This is the first email to this group.

Thanks for your interest in conducting a reader study with eeDAP. This email is for connecting everyone, stating goals, and getting started.

Connecting everyone (introductions):

• Brandon Gallas, Qi Gong, and Marios Gavrielides: FDA/CDRH/OSEL/Division of Imaging, Diagnostics, and Software review, Silver Spring, MD
• Mark Simpson, Chuck Halsey, Stephen Hewitt: NIH/NCI/CCR/Laboratory of Cancer Biology and Genetics, Rockville, MD
• Darren Treanor: Leeds Teaching Hospitals NHS Trust and University of Leeds, Leeds, UK
• Yukako Yagi, Jo Sirintrapun, Tom Fuchs: Memorial Sloan Kettering Cancer Center, New York, NY
• James Monaco, Richard Morroney, Santosh Bhargava, Mark Lloyd: Inspirata, Inc., Tampa, FL
• Esther Abels: Philips Digital Pathology Solutions, Best, Netherlands
• “Mohan” Mohanasankar Sivaprakasan, Jayaraj: IIT, Indian Institutes of Technology, Chennai, India
• Mitra Partha: Cold Spring Harbor Laboratory, Cold Spring Harbor, NY

Stating goals:

• My main goal is to design, execute, and analyze an eeDAP study to provide evidence demonstrating that task-based pathologist evaluations of tissue features taken with eeDAP are more reproducible than pathologist evaluations taken following a standard clinical method.
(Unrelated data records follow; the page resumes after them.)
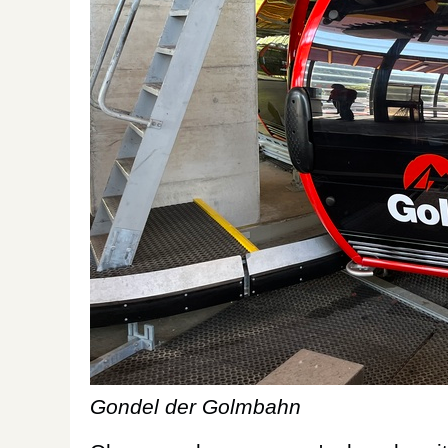
Gondel der Golmbahn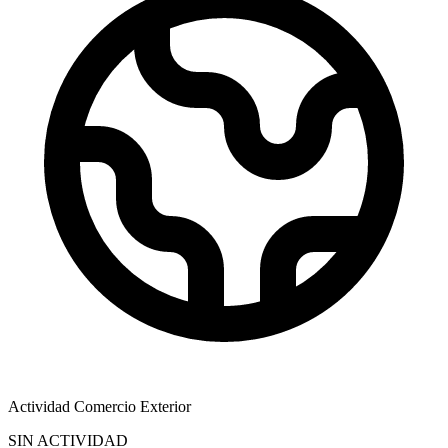
Actividad Comercio Exterior
SIN ACTIVIDAD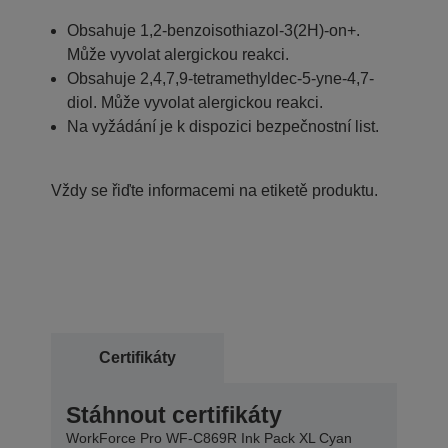
Obsahuje 1,2-benzoisothiazol-3(2H)-on+.
Může vyvolat alergickou reakci.
Obsahuje 2,4,7,9-tetramethyldec-5-yne-4,7-
diol. Může vyvolat alergickou reakci.
Na vyžádání je k dispozici bezpečnostní list.
Vždy se řiďte informacemi na etiketě produktu.
Certifikáty
Stáhnout certifikáty
WorkForce Pro WF-C869R Ink Pack XL Cyan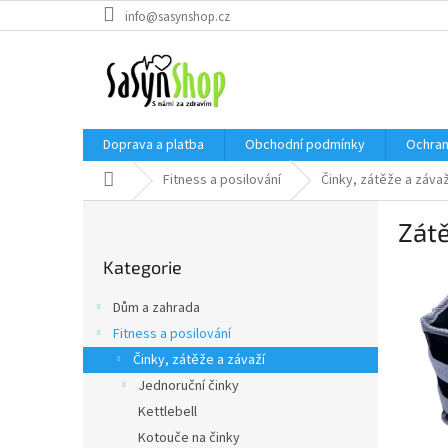
Přejít
info@sasynshop.cz
na
obsah
Doprava a platba
Obchodní podmínky
Ochran
Domů
Fitness a posilování
Činky, zátěže a závaž
P
Zátě
o
Přeskočit
s
Kategorie
kategorie
t
r
Dům a zahrada
a
Fitness a posilování
n
Činky, zátěže a závaží
n
í
Jednoruční činky
p
Kettlebell
a
Kotouče na činky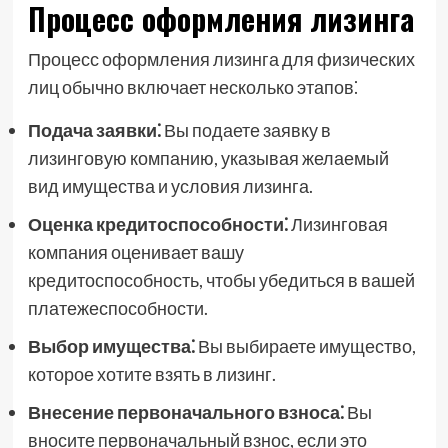
Процесс оформления лизинга
Процесс оформления лизинга для физических
лиц обычно включает несколько этапов⁚
Подача заявки⁚
Вы подаете заявку в
лизинговую компанию, указывая желаемый
вид имущества и условия лизинга.
Оценка кредитоспособности⁚
Лизинговая
компания оценивает вашу
кредитоспособность, чтобы убедиться в вашей
платежеспособности.
Выбор имущества⁚
Вы выбираете имущество,
которое хотите взять в лизинг.
Внесение первоначального взноса⁚
Вы
вносите первоначальный взнос, если это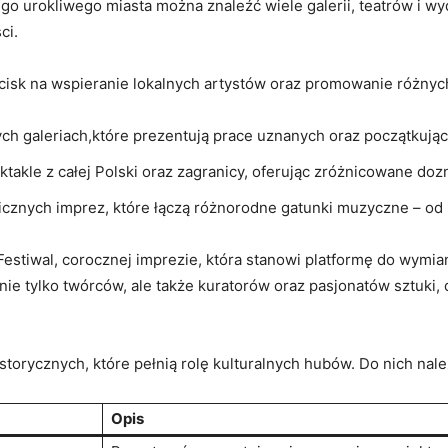
tego urokliwego miasta można znaleźć wiele ‍galerii, teatrów​ i 
ci.
acisk⁤ na wspieranie lokalnych artystów oraz promowanie różnych
ch‍ galeriach,które prezentują prace uznanych oraz początkują
ektakle z całej Polski oraz ⁢zagranicy, oferując ​zróżnicowane do
licznych ​imprez, ⁢które​ łączą różnorodne⁤ gatunki muzyczne – 
estiwal, corocznej⁤ imprezie, która stanowi ⁤platformę do wymian
nie tylko ​twórców, ale także kuratorów ​oraz pasjonatów ⁤sztuki, 
istorycznych, które pełnią​ rolę kulturalnych ‍hubów. Do nich nale
Opis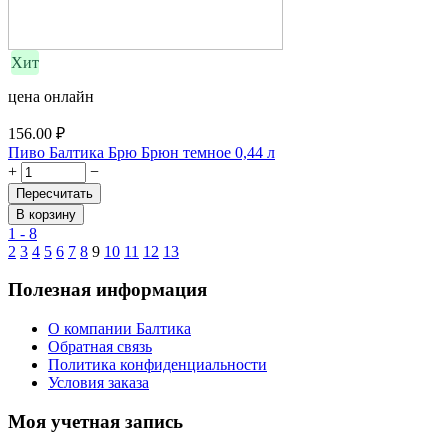
Хит
цена онлайн
156.00
₽
Пиво Балтика Брю Брюн темное 0,44 л
+
−
Пересчитать
В корзину
1 - 8
2
3
4
5
6
7
8
9
10
11
12
13
Полезная информация
О компании Балтика
Обратная связь
Политика конфиденциальности
Условия заказа
Моя учетная запись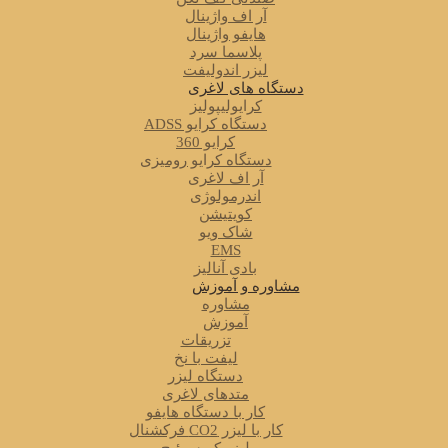
آر اف واژینال
هایفو واژینال
پلاسما سرد
لیزر اندولیفت
دستگاه های لاغری
کرایولیپولیز
دستگاه کرایو ADSS
کرایو 360
دستگاه کرایو رومیزی
آر اف لاغری
اندرمولوژی
کویتیشن
شاک ویو
EMS
بادی آنالیز
مشاوره و آموزش
مشاوره
آموزش
تزریقات
لیفت با نخ
دستگاه لیزر
متدهای لاغری
کار با دستگاه هایفو
کار با لیزر CO2 فرکشنال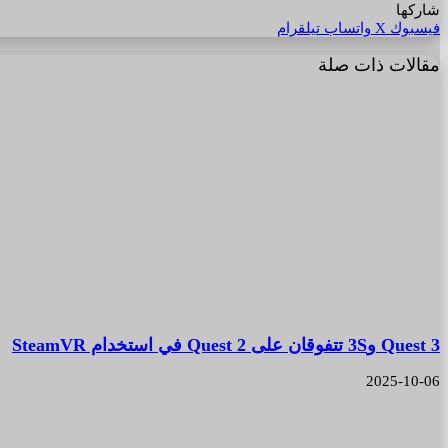
شاركها
فيسبوك
‫X
واتساب
تيلقرام
مقالات ذات صلة
Quest 3 و3S تتفوقان على Quest 2 في استخدام SteamVR
2025-10-06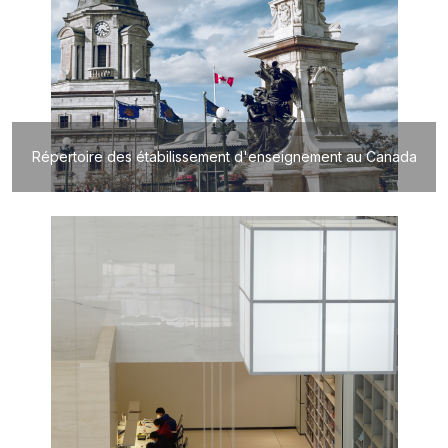
Répertoire des étabilissement d'enseignement au Canada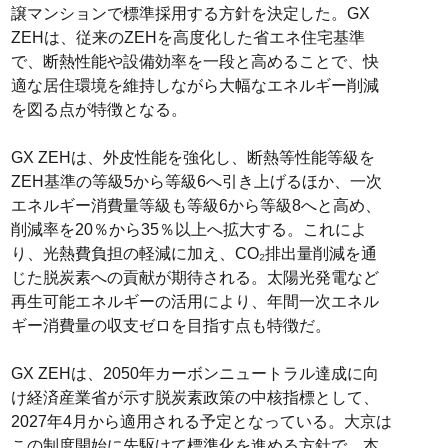
譲マンションで標準採用する方針を決定した。GX
ZEHは、従来のZEHを高度化した省エネ住宅基準
で、断熱性能や設備効率を一段と高めることで、快
適な居住環境を維持しながら大幅なエネルギー削減
を図る点が特徴となる。
GX ZEHは、外皮性能を強化し、断熱等性能等級を
ZEH基準の等級5から等級6へ引き上げるほか、一次
エネルギー消費量等級も等級6から等級8へと高め、
削減率を20％から35％以上へ拡大する。これによ
り、光熱費負担の軽減に加え、CO₂排出量削減を通
じた脱炭素への貢献が期待される。太陽光発電など
再生可能エネルギーの活用により、年間一次エネル
ギー消費量の収支ゼロを目指す点も特徴だ。
GX ZEHは、2050年カーボンニュートラル達成に向
け経済産業省が示す脱炭素政策の中核指標として、
2027年4月から適用される予定となっている。大京は
この制度開始に先駆けて標準化を進める方針で、本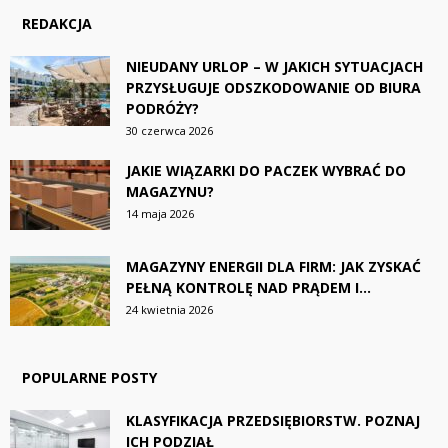
REDAKCJA
NIEUDANY URLOP – W JAKICH SYTUACJACH
PRZYSŁUGUJE ODSZKODOWANIE OD BIURA
PODRÓŻY?
30 czerwca 2026
JAKIE WIĄZARKI DO PACZEK WYBRAĆ DO
MAGAZYNU?
14 maja 2026
MAGAZYNY ENERGII DLA FIRM: JAK ZYSKAĆ
PEŁNĄ KONTROLĘ NAD PRĄDEM I...
24 kwietnia 2026
POPULARNE POSTY
KLASYFIKACJA PRZEDSIĘBIORSTW. POZNAJ
ICH PODZIAŁ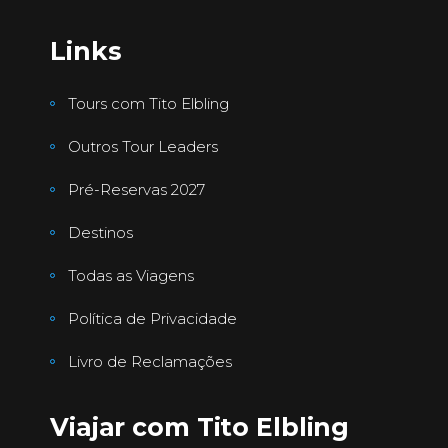
Links
Tours com Tito Elbling
Outros Tour Leaders
Pré-Reservas 2027
Destinos
Todas as Viagens
Política de Privacidade
Livro de Reclamações
Viajar com Tito Elbling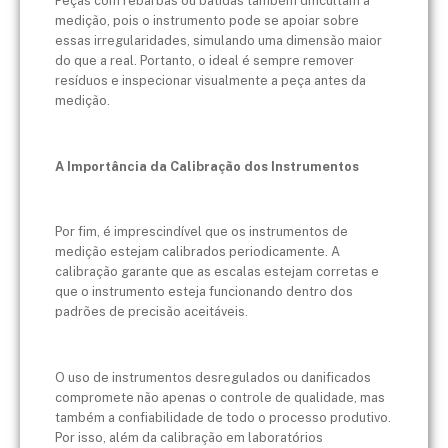
Peças com rebarbas ou batidas também dificultam a
medição, pois o instrumento pode se apoiar sobre
essas irregularidades, simulando uma dimensão maior
do que a real. Portanto, o ideal é sempre remover
resíduos e inspecionar visualmente a peça antes da
medição.
A Importância da Calibração dos Instrumentos
Por fim, é imprescindível que os instrumentos de
medição estejam calibrados periodicamente. A
calibração garante que as escalas estejam corretas e
que o instrumento esteja funcionando dentro dos
padrões de precisão aceitáveis.
O uso de instrumentos desregulados ou danificados
compromete não apenas o controle de qualidade, mas
também a confiabilidade de todo o processo produtivo.
Por isso, além da calibração em laboratórios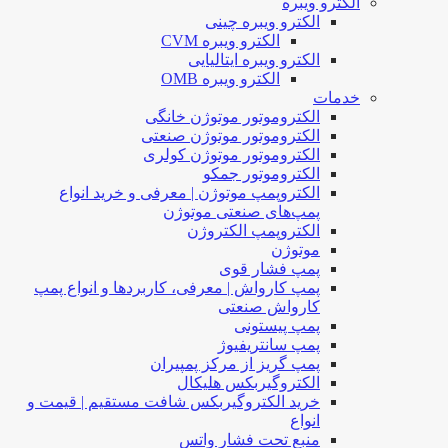
الکترو ویبره
الکترو ویبره چینی
الکترو ویبره CVM
الکترو ویبره ایتالیایی
الکترو ویبره OMB
خدمات
الکتروموتور موتوژن خانگی
الکتروموتور موتوژن صنعتی
الکتروموتور موتوژن کولری
الکتروموتور جمکو
الکتروپمپ موتوژن | معرفی و خرید انواع
پمپ‌های صنعتی موتوژن
الکتروپمپ الکتروژن
موتوژن
پمپ فشار قوی
پمپ کارواش | معرفی، کاربردها و انواع پمپ
کارواش صنعتی
پمپ پیستونی
پمپ سانتریفیوژ
پمپ گریز از مرکز پمپیران
الکتروگیربکس هلیکال
خرید الکتروگیربکس شافت مستقیم | قیمت و
انواع
منبع تحت فشار واتس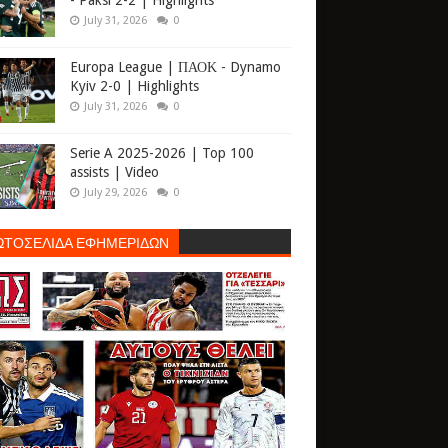
- Paksi 2-2 | Highlights
July 31, 2026
0
Europa League | ΠΑΟΚ - Dynamo
Kyiv 2-0 | Highlights
July 31, 2026
0
Serie A 2025-2026 | Top 100
assists | Video
July 29, 2026
0
ΩΤΟΣΕΛΙΔΑ ΕΦΗΜΕΡΙΔΩΝ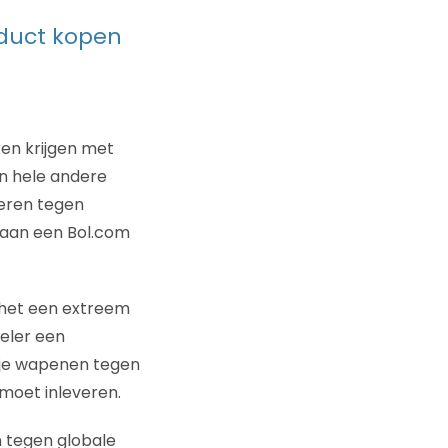
oduct kopen
en krijgen met
n hele andere
ieren tegen
k aan een Bol.com
s het een extreem
eler een
 je wapenen tegen
 moet inleveren.
 tegen globale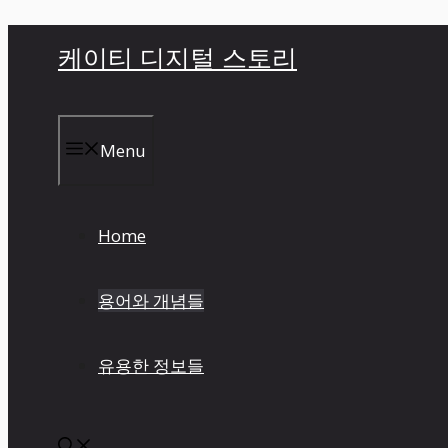
컨
케이티 디지털 스토리
텐
츠
로
건
Menu
너
뛰
기
Home
용어와 개념들
유용한 정보들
This evidence is needed for qualifying eeDAP as an FDA/CDRH Medical Device Development Tool (Summary of eeDAP and MDDT) (Draft MDDT Proposal Announcement) (Draft MDDT proposal). I am currently planning that the study task will be mitotic counting and the results will be compared to a recently completed study that followed standard clinical methods for counting mitoses.
• My next goal is to help 1-3 other groups design, execute, and analyze an eeDAP study of their own. While these studies will provide additional evidence to the utility of eeDAP, the purpose (and the feature-based task) of these studies will be defined by the group leading the study.
• My immediate plans are to quickly prepare a pilot study and collect data before Pathology Informatics Summit in May. Then at PI I plan to install an eeDAP system, demo the pilot study, and share preliminary results (demonstrating a fast and precise study). The purpose is to generate interest for recruiting pathologists and sites to participate in a larger study, mine or yours.
• I don’t have any funding beyond our division’s basic lab budget. I will be recruiting volunteer pathologists.
• My level of commitment is high. I am willing to share equipment, help install equipment, and modify the eeDAP code (MATLAB) for different hardware and different tasks.

Getting  started:

• I have created another NCIPhub group to coordinate our discussions. Please join https://nciphub.org (if you haven’t already) and then join this new group https://nciphub.org/groups/eedapstudies . This is your full opt-in with the ability to opt-out later. Please invite other colleagues that will be involved to join too. I will assume the first person listed for each group is the group’s lead point of contact.
• I have stated my goals. Will you please share your goals with the group? Just one from each group by the end of next week please.
• Once we finish this basic introduction, we will likely need a T-con.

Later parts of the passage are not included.